Charisma Acey is assistant professor of City & Regional Planning at UC Berkeley. She’s one of the folks who came to UCLA as I was leaving, so I’ve always known her to chat with (as she’s a lovely person), but I’ve not made time to read her work. This is one of those weeks where I am feeling exceptionally pleased with myself for coming up with this exercise because it got me to read some of Charisma’s work. I don’t know much about her research area, I learned a lot, and she’s a marvelous prose stylist. Newly minted fangirl here.
I selected a history paper:
Acey, C. 2012. Forbidden waters: colonial intervention and the evolution of water supply in Benin City, Nigeria. Water History
4(3):215-229
This paper follows up on earlier work Dr. Acey has done on Accra, and it examines the same themes tracing how colonial decisions about the land tenure, urban residential segregation, and water infrastructure investment created a path-dependent, lingering inequality in access to water within Benin. There is a strong dose of environmental history here along with urban history.
The manuscript begins with the pre-colonial history of the Benin City dynasty that transformed the city via engineering to bring the spread of malaria. The result was a thriving city and polity that remained independent until the 1800s, when the British began to pressure the Benin leadership for greater access to trade. Whenever I read histories and I encounter the word “trade” I’m always grumpy because of a pet peeve; the type of trade is not incidental to the subsequent history. If we don’t know what the trade is in, we don’t the motives or the geography of the incentives that people are responding to. I had to do some background research to figure out what the trade was in, and from what I can tell, Benin City was a lively slave trading kingdom as well as a supplier of tropical commodities like palm oil and pepper. But the apparent wealth of the Benin City kings appears have to flourished prior to European contact as they were an established empire who conquered neighboring tribes, so an existing slave economy makes sense given the the empire’s reliance on farming and agriculture to support the city (there are slave empires all over the ancient and medieval world.) This isn’t the main point of the manuscript, but it does suggest to me that, given agricultural dependency, the story about water has some interesting facets prior to the story that Dr. Acey develops here.

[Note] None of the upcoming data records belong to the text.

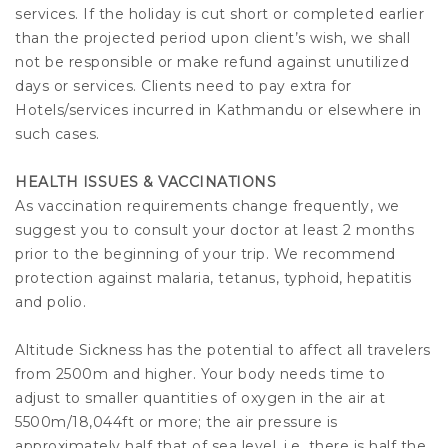
services. If the holiday is cut short or completed earlier
than the projected period upon client’s wish, we shall
not be responsible or make refund against unutilized
days or services. Clients need to pay extra for
Hotels/services incurred in Kathmandu or elsewhere in
such cases.
HEALTH ISSUES & VACCINATIONS
As vaccination requirements change frequently, we
suggest you to consult your doctor at least 2 months
prior to the beginning of your trip. We recommend
protection against malaria, tetanus, typhoid, hepatitis
and polio.
Altitude Sickness has the potential to affect all travelers
from 2500m and higher. Your body needs time to
adjust to smaller quantities of oxygen in the air at
5500m/18,044ft or more; the air pressure is
approximately half that of sea level, i.e. there is half the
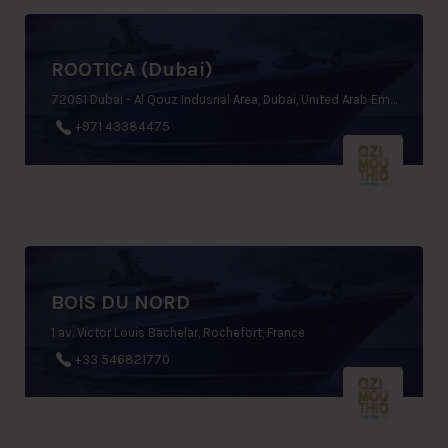
ROOTICA (Dubai)
72051 Dubai - Al Qouz Indusrial Area, Dubai, United Arab Emirates
+971 43384475
BOIS DU NORD
1 av. Victor Louis Bachelar, Rochefort, France
+33 546821770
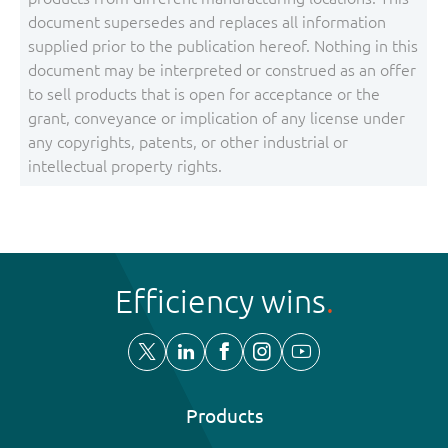
document supersedes and replaces all information
supplied prior to the publication hereof. Nothing in this
document may be interpreted or construed as an offer
to sell products that is open for acceptance or the
grant, conveyance or implication of any license under
any copyrights, patents, or other industrial or
intellectual property rights.
Efficiency wins
Products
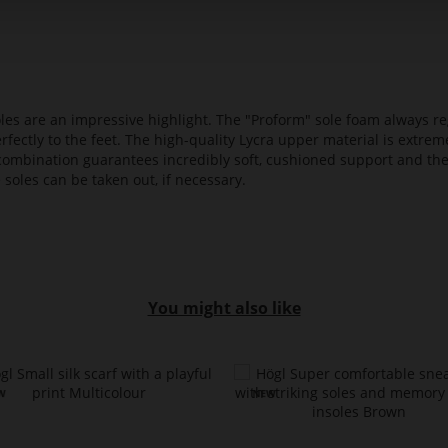
es are an impressive highlight. The "Proform" sole foam always reg
fectly to the feet. The high-quality Lycra upper material is extrem
s combination guarantees incredibly soft, cushioned support and th
 soles can be taken out, if necessary.
You might also like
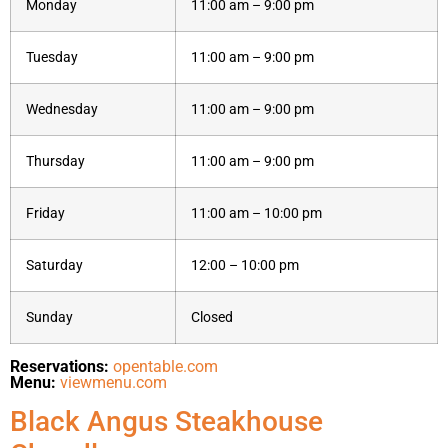
Monday
11:00 am – 9:00 pm
Tuesday
11:00 am – 9:00 pm
Wednesday
11:00 am – 9:00 pm
Thursday
11:00 am – 9:00 pm
Friday
11:00 am – 10:00 pm
Saturday
12:00 – 10:00 pm
Sunday
Closed
Reservations:
opentable.com
Menu:
viewmenu.com
Black Angus Steakhouse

The British took over Benin City in 1897 after a series of tentative treaties broke down into violence, and British colonial water regulation began in 1910 with taking water from the Ogba River–a river that locals had usually allowed only grey water uses and not human consumption. Instead, local residents use the water from the Ikpoba River, with royal and elite families drawing from the more exclusive freshwater offshoots of the Ikpoba. The Ogba was selected because it was a cheaper infrastructure project for th British. Soon conflicts ensued over water levies and taxes. Eventually, the city went back to relying on the Ikpoba River in 1987, but it still has proven difficult to get an adequate supply of water for the entire city, with attempts at private supply and an emerging hybrid governance structure that still carries the imprint of colonization: disproportionate investment in European settlements with investment lagging in indigenous settlements.